In text mining, Reuters-21578 is used in most biclustering studies and consists of thousands of terms over thousands of documents, with a high sparsity [62, 66].
The fourth dataset considers Clinical data. While clinical data is often used in biclustering studies, their general characteristics vary from application to application. Our primary reference is the study by Vandromme et al. [6]. In this context, the reference clinical dataset has a heterogeneous nature, high sparsity, and hundreds of observations and attributes.
The final simulated dataset comes from Spatio-temporal data. Spatio-temporal data has two challenges: First, since the application domains, so do the data characteristics. Second, most studies do not share the data or its specific characteristics.

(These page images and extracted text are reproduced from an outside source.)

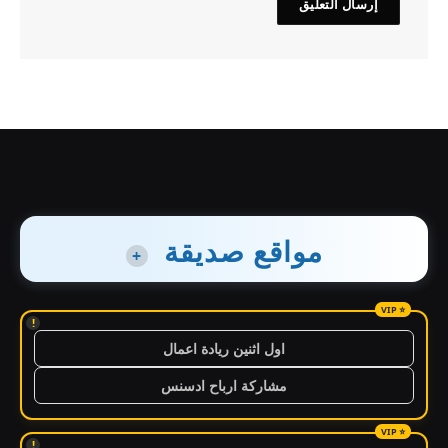
مواقع صديقة
+
!
اول اثنين ريادة اعمال
مشاركة ارباح ادسنس
!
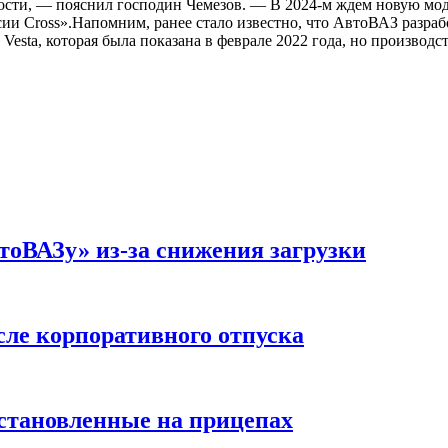
ости, — пояснил господин Чемезов. — В 2024-м ждем новую моде
ерсии Cross».Напомним, ранее стало известно, что АвтоВАЗ разра
Vesta, которая была показана в феврале 2022 года, но производс
оВАЗу» из-за снижения загрузки
сле корпоративного отпуска
установленные на прицепах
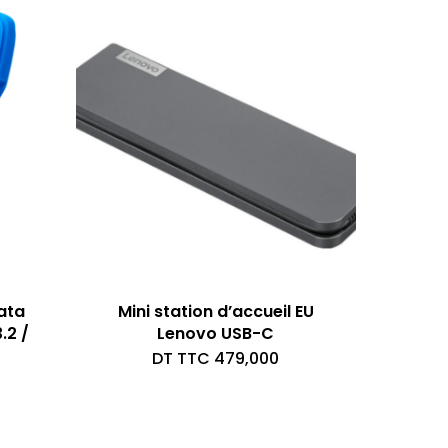
ata
Mini station d’accueil EU
.2 /
Lenovo USB-C
DT TTC
479,000
ix
itial
ix
ait :
tuel
T
t :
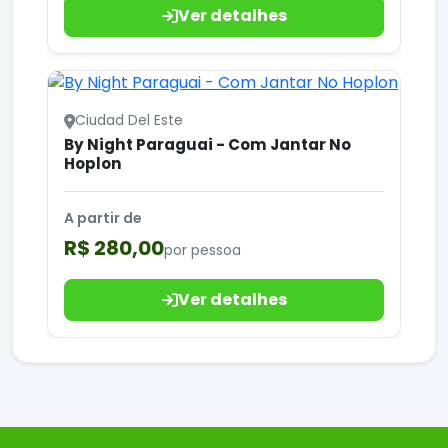
Ver detalhes
Ciudad Del Este
By Night Paraguai - Com Jantar No
Hoplon
A partir de
R$ 280,00
por pessoa
Ver detalhes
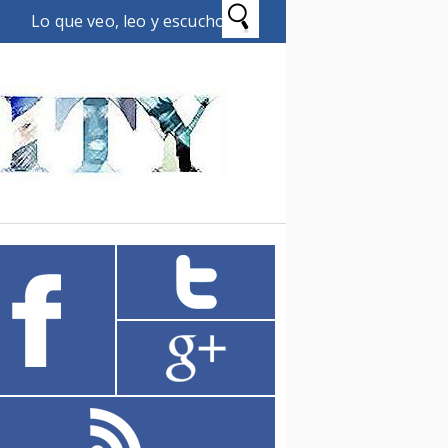
Lo que veo, leo y escucho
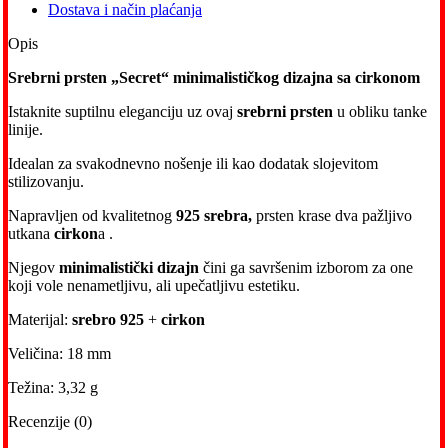
Dostava i način plaćanja
Opis
Srebrni prsten „Secret“ minimalističkog dizajna sa cirkonom
Istaknite suptilnu eleganciju uz ovaj
srebrni prsten
u obliku tanke
linije.
Idealan za svakodnevno nošenje ili kao dodatak slojevitom
stilizovanju.
Napravljen od kvalitetnog
925 srebra,
prsten krase dva pažljivo
utkana
cirkon
a .
Njegov
minimalistički dizajn
čini ga savršenim izborom za one
koji vole nenametljivu, ali upečatljivu estetiku.
Materijal:
srebro 925
+
cirkon
Veličina: 18 mm
Težina: 3,32 g
Recenzije (0)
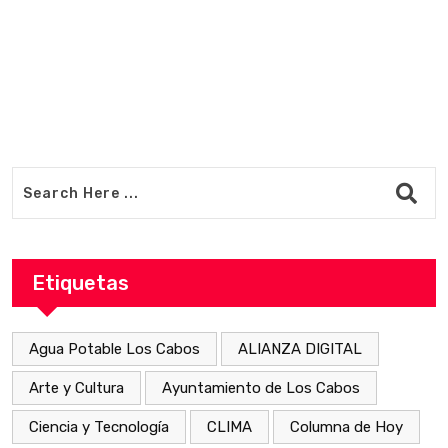
Etiquetas
Agua Potable Los Cabos
ALIANZA DIGITAL
Arte y Cultura
Ayuntamiento de Los Cabos
Ciencia y Tecnología
CLIMA
Columna de Hoy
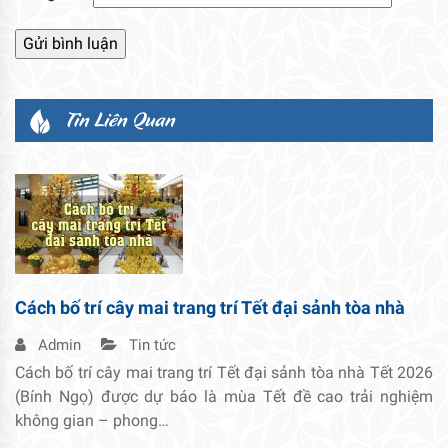
Tin Liên Quan
Cách bố trí cây mai trang trí Tết đại sảnh tòa nhà
Admin
Tin tức
Cách bố trí cây mai trang trí Tết đại sảnh tòa nhà Tết 2026
(Bính Ngọ) được dự báo là mùa Tết đề cao trải nghiệm
không gian – phong…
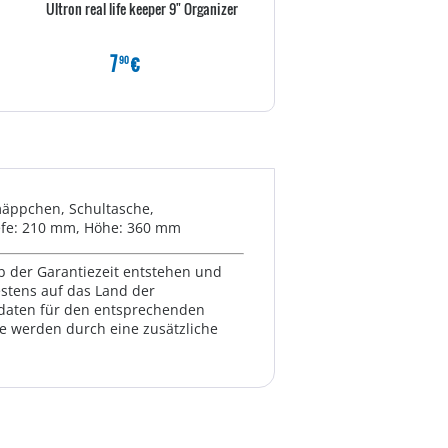
Ultron real life keeper 9" Organizer
ultron real life keeper 11" Or
7
€
9
€
90
80
rmäppchen, Schultasche,
iefe: 210 mm, Höhe: 360 mm
lb der Garantiezeit entstehen und
estens auf das Land der
ktdaten für den entsprechenden
te werden durch eine zusätzliche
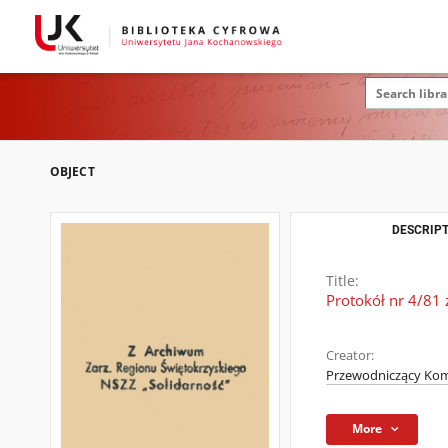
OBJECT
DESCRIPT
Title:
Protokół nr 4/81 
Creator:
Przewodniczący Komi
More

We considered the work by Castanho et al. [12], who evaluated the capacities of biclustering on fMRI data.
Considering the settings based on the definitions from Madeira and Oliveira [2] and the conclusions by studies that apply biclustering algorithms in each domain, the parameters for the simulated datasets are present in Table 6.
A methodology to simulate real data
In the previous section, we discussed the parameterizations to generate datasets based on previous research. This section proposed an empirical methodology to decide on the G-Bic parameters for dataset simulation. First, we explain the general methodology, which is illustrated in Fig. 13. Second, we illustrate this methodology by applying it to a gene expression dataset.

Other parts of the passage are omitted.